Hinter verschlossenen Türen dürfte es indes brachialer zugehen. Das macht das jüngste Schreiben des Vorsitzenden des Gesundheitsausschusses im Deutschen Bundestag, Klaus Kirschner, an seine Fraktionskolleginnen und -kollegen deutlich. Der Gewerkschafter gehört zu den Hardlinern der SPD-Fraktion und abgrundtiefen Feinden der deutschen Apotheke. Kirschner, der zur SPD-Verhandlungsgruppe um Ulla Schmidt zählt, schürt den Sozialneid so gut er kann – auf Kosten von Apothekerinnen und Apothekern. Innerhalb der Verhandlungskommission dürfte er einer der heftigsten Verfechter eines Komplettumbaus der Apothekenlandschaft sein.

Die Signale aus den Ländern und aus den Reihen der Opposition sind indes konstant und aus Sicht der Apothekerschaft weiterhin positiv. Doch soll man den Tag bekanntlich nicht vor dem Abend loben. Schon wird von ersten Niederlagen für die Gesundheitsministerin gemunkelt; es wird dementiert. Kaum vorstellbar, dass sich Schmidt permanent von ihrer Linie abbringen lässt.
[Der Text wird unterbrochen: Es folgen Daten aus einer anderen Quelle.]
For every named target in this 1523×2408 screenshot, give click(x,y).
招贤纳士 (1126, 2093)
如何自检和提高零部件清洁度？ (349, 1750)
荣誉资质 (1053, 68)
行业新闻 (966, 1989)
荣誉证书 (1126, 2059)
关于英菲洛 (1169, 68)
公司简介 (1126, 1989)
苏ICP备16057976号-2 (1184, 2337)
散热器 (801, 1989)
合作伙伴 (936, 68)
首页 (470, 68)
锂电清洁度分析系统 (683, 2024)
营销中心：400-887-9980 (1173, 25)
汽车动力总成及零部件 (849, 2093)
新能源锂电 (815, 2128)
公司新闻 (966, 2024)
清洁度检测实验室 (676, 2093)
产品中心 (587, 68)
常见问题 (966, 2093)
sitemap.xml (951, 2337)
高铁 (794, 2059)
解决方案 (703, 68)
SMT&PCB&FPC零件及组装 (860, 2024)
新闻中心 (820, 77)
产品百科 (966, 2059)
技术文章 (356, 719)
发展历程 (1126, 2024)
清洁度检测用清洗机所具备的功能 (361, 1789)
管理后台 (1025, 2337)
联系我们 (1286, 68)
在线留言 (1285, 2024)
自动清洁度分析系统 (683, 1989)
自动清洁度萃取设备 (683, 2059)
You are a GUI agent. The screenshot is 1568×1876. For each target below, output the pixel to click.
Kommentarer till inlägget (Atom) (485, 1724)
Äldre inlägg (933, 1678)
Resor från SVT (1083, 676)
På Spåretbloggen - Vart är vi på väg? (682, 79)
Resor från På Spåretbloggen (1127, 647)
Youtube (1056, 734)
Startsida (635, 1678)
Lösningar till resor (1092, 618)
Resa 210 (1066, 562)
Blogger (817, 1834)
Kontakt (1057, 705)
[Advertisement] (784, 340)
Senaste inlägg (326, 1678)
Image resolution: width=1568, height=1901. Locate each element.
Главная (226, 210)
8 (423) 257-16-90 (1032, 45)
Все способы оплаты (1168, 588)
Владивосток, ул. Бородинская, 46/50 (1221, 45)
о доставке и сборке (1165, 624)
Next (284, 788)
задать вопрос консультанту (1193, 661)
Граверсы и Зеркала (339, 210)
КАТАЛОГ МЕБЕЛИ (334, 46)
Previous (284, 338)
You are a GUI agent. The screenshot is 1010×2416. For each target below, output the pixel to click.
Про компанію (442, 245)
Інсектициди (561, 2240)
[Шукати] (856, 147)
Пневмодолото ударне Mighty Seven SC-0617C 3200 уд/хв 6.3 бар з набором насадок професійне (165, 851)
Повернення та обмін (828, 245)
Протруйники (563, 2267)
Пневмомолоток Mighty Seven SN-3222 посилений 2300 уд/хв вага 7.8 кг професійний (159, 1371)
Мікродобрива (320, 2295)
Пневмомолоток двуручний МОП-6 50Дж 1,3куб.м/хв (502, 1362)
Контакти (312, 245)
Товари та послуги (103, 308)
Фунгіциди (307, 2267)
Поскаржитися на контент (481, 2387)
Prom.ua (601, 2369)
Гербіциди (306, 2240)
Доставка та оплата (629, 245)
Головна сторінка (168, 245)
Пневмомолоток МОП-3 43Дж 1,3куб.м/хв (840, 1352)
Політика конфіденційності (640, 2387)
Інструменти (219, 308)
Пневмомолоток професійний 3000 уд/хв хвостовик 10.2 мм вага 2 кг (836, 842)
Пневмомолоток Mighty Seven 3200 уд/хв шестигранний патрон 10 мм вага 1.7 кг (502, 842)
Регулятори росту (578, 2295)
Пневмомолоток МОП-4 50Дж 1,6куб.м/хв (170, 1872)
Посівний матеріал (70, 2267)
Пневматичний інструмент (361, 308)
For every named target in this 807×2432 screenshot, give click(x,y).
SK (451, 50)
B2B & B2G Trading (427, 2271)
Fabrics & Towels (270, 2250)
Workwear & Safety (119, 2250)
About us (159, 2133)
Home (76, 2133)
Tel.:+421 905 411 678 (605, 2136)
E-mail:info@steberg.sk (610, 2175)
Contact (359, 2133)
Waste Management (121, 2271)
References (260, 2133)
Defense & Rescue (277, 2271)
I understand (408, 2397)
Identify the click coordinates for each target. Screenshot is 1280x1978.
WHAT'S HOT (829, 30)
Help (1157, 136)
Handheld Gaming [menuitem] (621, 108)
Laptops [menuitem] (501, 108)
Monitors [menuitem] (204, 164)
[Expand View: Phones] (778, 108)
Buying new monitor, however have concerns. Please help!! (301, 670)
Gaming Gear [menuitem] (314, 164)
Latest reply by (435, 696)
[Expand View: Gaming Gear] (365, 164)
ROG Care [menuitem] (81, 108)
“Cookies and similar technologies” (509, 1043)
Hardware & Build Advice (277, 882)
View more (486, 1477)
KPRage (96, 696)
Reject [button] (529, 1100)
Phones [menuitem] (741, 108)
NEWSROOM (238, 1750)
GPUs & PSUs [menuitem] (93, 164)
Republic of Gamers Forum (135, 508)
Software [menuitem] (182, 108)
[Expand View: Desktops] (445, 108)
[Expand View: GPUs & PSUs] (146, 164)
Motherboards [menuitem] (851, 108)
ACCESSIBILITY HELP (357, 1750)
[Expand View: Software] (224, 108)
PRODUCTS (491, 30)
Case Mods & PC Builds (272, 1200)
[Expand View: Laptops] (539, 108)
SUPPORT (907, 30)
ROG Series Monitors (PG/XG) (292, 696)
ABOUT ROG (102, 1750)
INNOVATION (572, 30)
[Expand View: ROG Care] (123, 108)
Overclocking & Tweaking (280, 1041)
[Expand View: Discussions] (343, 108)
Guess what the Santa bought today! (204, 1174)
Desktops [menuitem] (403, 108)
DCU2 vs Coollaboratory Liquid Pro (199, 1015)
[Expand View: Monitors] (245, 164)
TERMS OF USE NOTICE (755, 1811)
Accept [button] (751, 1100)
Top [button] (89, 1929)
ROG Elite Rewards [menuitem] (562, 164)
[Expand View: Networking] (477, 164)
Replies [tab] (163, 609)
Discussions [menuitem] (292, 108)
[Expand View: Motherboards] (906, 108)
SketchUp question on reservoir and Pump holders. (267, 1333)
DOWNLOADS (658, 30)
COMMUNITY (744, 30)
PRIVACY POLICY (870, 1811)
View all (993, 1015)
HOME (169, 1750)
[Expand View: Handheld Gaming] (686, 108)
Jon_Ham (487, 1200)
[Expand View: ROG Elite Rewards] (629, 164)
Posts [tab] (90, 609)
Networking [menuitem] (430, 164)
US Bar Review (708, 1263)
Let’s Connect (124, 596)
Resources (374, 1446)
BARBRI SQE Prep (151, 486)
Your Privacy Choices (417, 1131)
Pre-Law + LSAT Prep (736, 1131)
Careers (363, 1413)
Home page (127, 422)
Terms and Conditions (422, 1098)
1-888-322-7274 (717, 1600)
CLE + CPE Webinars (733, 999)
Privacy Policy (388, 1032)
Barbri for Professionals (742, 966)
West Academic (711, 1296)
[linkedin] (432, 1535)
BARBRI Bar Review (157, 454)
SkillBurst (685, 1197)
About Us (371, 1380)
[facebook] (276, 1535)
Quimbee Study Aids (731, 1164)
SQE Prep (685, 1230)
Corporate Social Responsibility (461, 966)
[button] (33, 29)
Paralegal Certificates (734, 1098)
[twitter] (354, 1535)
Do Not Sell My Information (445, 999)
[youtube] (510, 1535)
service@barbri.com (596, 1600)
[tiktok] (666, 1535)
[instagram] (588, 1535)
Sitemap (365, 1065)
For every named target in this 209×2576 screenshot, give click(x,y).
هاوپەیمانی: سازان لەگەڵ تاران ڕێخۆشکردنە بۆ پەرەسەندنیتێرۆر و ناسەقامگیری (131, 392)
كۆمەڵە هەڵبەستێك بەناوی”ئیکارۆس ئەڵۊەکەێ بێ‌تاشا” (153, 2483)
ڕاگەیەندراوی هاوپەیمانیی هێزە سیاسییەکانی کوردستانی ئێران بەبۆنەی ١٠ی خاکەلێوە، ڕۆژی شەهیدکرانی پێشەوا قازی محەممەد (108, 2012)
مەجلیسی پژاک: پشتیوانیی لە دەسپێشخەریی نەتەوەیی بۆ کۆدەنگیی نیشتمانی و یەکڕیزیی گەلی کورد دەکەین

Ein dickes Lob gebührt indes Johannes Rau. Der Bundespräsident hatte sich von seiner Schirmherrschaft für den StartUp-Gründerpreis losgesagt. Grund war die skandalöse Preisverleihung an DocMorris. Doch der Sturm hat sich längst nicht gelegt. Apotheken haben sich in den vergangenen Tagen massenhaft an ihre Sparkassen gewandt und nicht wenige haben ihre Finanzen neu geordnet. Der Sparkassen- und Giroverband gehört zu den Gründern des Wettbewerbs, entsprechend sauer reagierten manche Kassen-Kontoinhaber. Nun soll die Verbandsspitze des Bankenverbands im Deutschen Apothekerhaus um ein Gespräch ersucht haben, um die Wogen zu glätten.

Während „Stern“ und ZDF trotz öffentlicher Kritik des Bundespräsidenten auf ihren Positionen verharren, werden die Versandhändler kleinlaut. Sie verkündeten am Dienstag, zu einer „sachlichen Diskussion“ zurückkehren zu wollen. Dem Verband, dessen Mitglieder an zwei Händen abzuzählen sind, dürfte die Diskussion der vergangenen Tage nicht bekommen sein. Den Sympathiewert jedenfalls hat der StartUp-Skandal kaum gesteigert.

Trotzdem wird weiter intensiv über den Arzneimittelvertrieb diskutiert. Am Dienstag und Mittwoch dieser Woche tagen in Köln zahlreiche „Fachleute“ zu diesem Thema. Unter den Referenten: ein Manager der arvato ag. Das Unternehmen gehört zum Bertelsmann-Konzern und informierte die Teilnehmer in der Domstadt über die Möglichkeiten des Internetvertriebs. Das unterstreicht die von der PZ in der vergangenen Ausgabe vorgestellten Interessenslage im Bertelsmann-Konzern, zu dem auch der „Stern“ gehört. In dessen Onlineausgabe wurde übrigens einigermaßen beleidigt angekündigt, DocMorris habe jetzt eine einstweilige Verfügung „gegen die Apotheker“ erwirkt. Im Apothekerhaus war nichts dergleichen bekannt oder eingegangen. Sollte DocMorris nun etwa in eine Verteidigungsposition zurückfallen? Das wär’ doch mal was. Zumindest die Chance für eine Offensive der Apotheke. Schließlich ist Angriff immer noch die beste Verteidigung.